The driver of the hijacked police car gave Robin a thumbs up as she pulled onto Locksley High Street. Marion took a different path, aiming for the giant weeds up back, then cutting onto the overgrown plot behind.
Robin ducked as a bullet went off, but had no idea who was shooting or if he was the target. As they pulled onto one of the town centre’s many barren side streets, the searchlight beam lit them up and the police SUV set off down the alleyway between Hipsta Donut and Captain Cash.
They had a three-hundred-metre start, but dirt bikes are designed for rough ground rather than speed, and they’re slower still with two riders and luggage.
‘Can’t hold that monster off,’ Marion said, looking for a narrow alleyway or some rough terrain as the SUV’s chrome bull bars got bigger in her mirrors.

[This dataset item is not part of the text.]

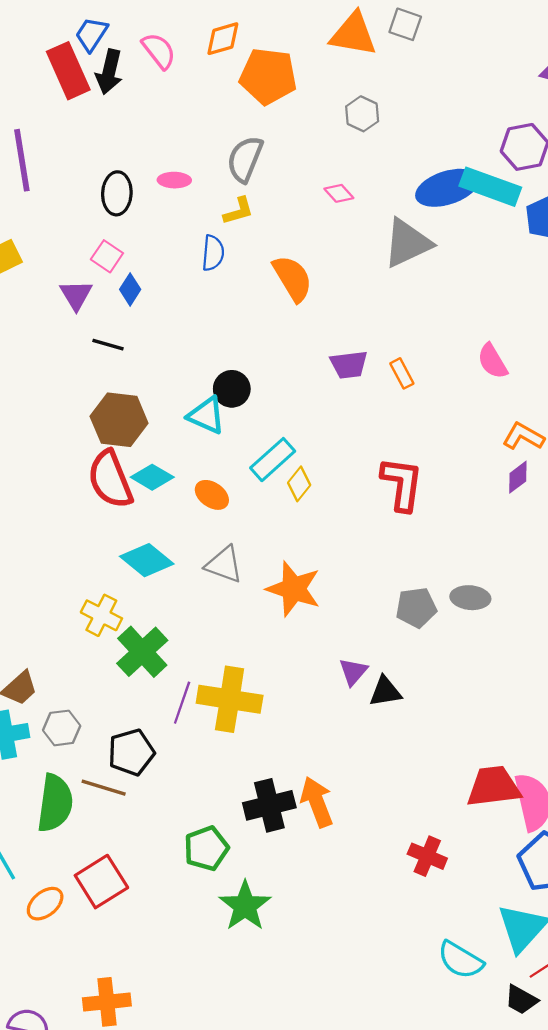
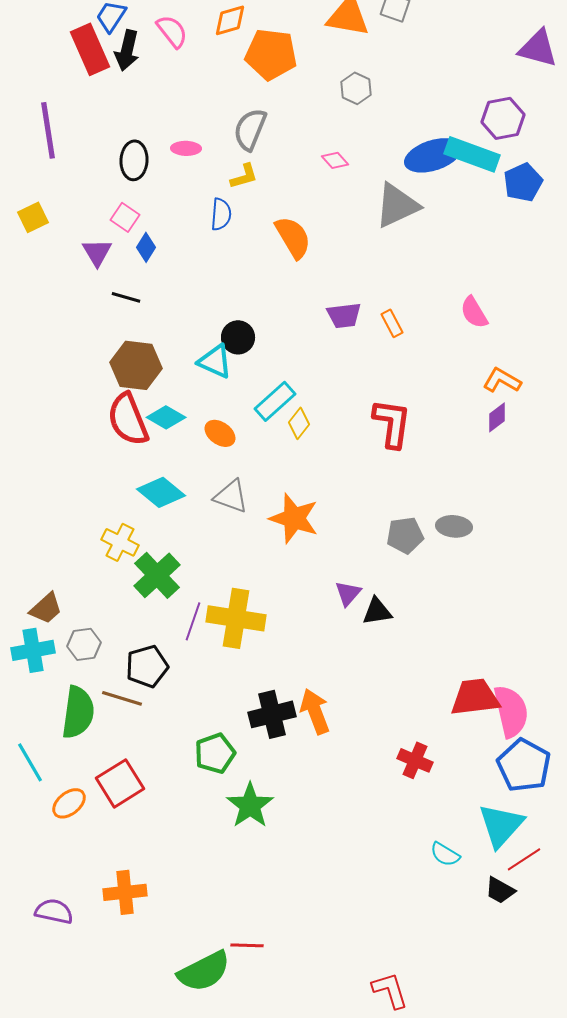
cyan semicircle: (460, 960) -> (445, 854), size x0.7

Robin glanced behind as the cop car closed to ten metres. He had the last of his three arrows in hand, but his family wasn’t rich enough for ATVs, quad bikes or horses, so he had zero experience of shooting on the move.

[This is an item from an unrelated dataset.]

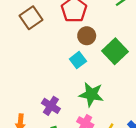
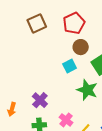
green star: (91, 94) -> (87, 90), moved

He twisted around, clamped his legs as hard as he could to the bike and felt properly scared when he let go of Marion’s waist. He figured two things. First, the police driver could easily make an evasive swerve if he took too long to aim. Second, the only way to disable a car with a single arrow was to shoot out a tyre.

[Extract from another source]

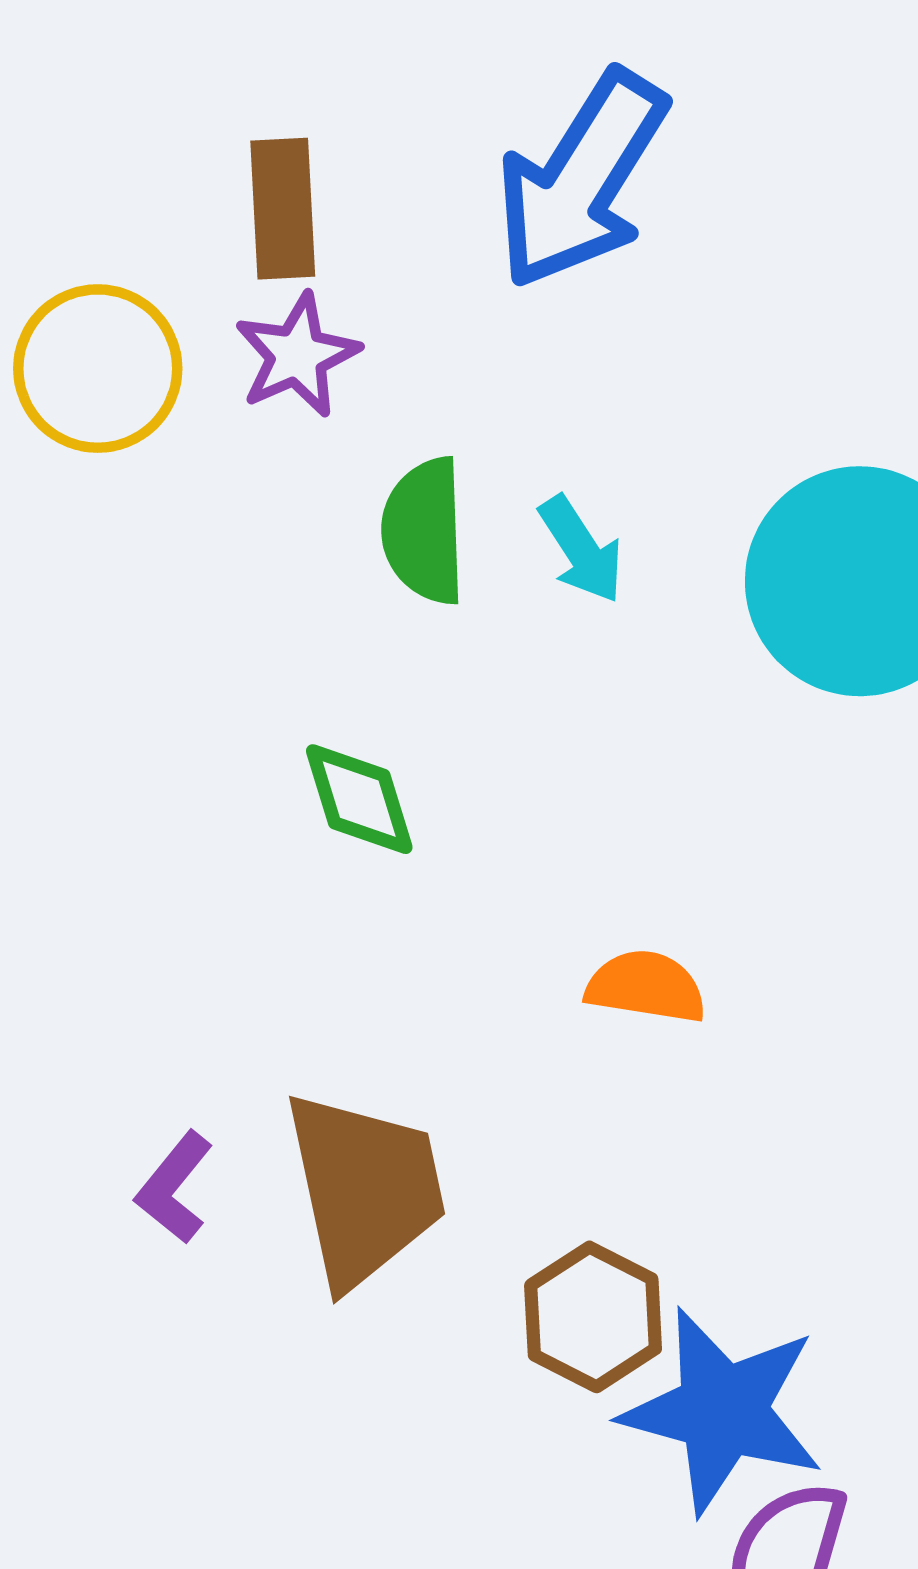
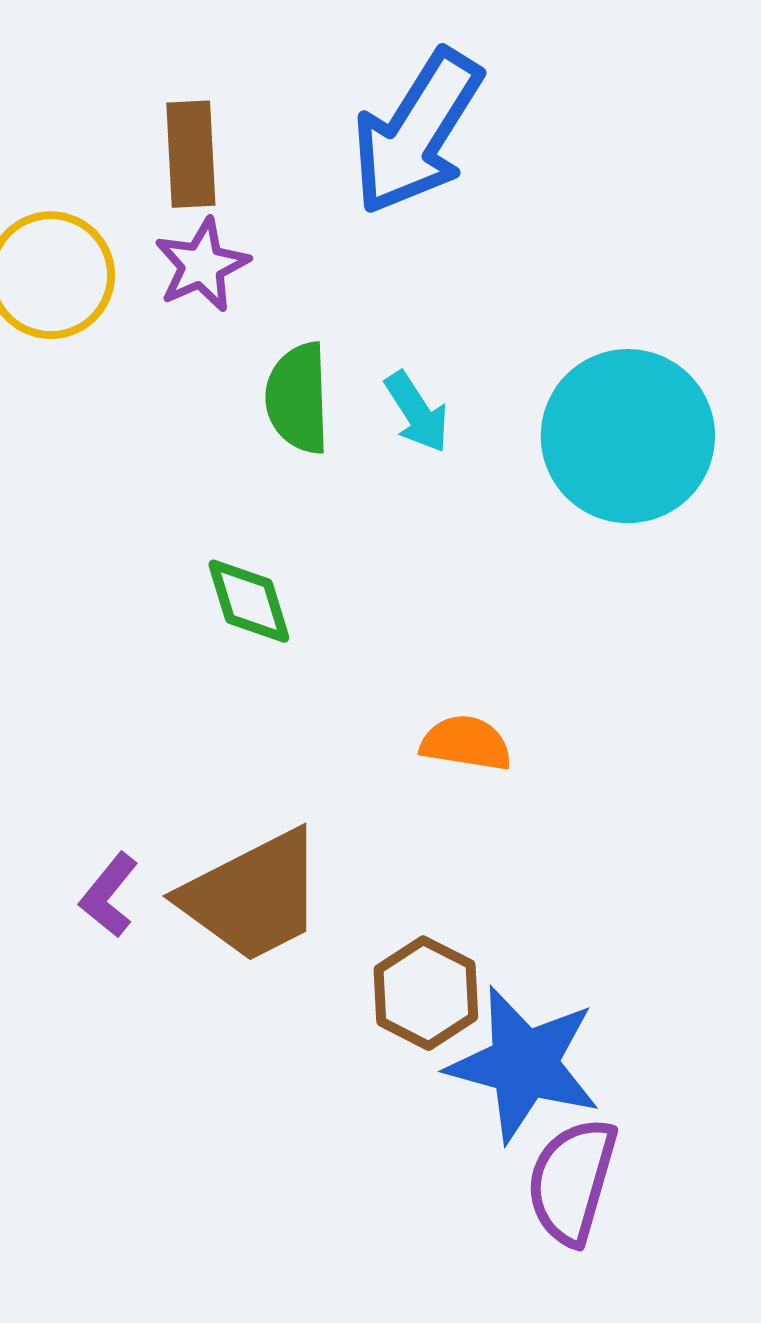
brown trapezoid: (365, 1189) -> (253, 896), turned 75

‘Veer into the opposite lane,’ Robin shouted. ‘I need an angle to shoot the front wheel.’
‘There’s got to be an alleyway around here,’ Marion yelled back. ‘Or a canal bank. Even a damned swing park …’
There was probably some regulation saying police officers weren’t allowed to smash two twelve-year-olds with no helmets off a bike doing fifty miles an hour. But the driver didn’t seem to care, flooring the accelerator as they hit a straight section of road in front of an abandoned cement works.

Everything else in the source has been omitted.